[RECORDS TO PROCESS Boundary: Start]

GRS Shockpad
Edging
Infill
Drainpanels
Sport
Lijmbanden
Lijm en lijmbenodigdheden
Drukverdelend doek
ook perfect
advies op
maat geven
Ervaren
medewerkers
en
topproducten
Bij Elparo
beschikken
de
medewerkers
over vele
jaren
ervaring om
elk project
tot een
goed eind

[RECORDS TO PROCESS Boundary: End]
[RECORDS TO PROCESS Boundary: Start]

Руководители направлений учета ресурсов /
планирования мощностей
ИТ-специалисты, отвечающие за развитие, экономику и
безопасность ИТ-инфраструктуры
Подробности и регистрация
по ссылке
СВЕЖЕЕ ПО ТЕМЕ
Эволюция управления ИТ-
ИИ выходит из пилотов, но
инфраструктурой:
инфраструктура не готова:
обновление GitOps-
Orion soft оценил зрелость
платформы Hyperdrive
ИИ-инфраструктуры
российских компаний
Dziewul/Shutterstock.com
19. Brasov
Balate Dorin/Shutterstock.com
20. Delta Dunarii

[RECORDS TO PROCESS Boundary: End]

PROBLEM DETAILS: For this exercise, copy every line of the data that holds "инфраструктуры".

YOUR SOLUTION:
безопасность ИТ-инфраструктуры
ИИ-инфраструктуры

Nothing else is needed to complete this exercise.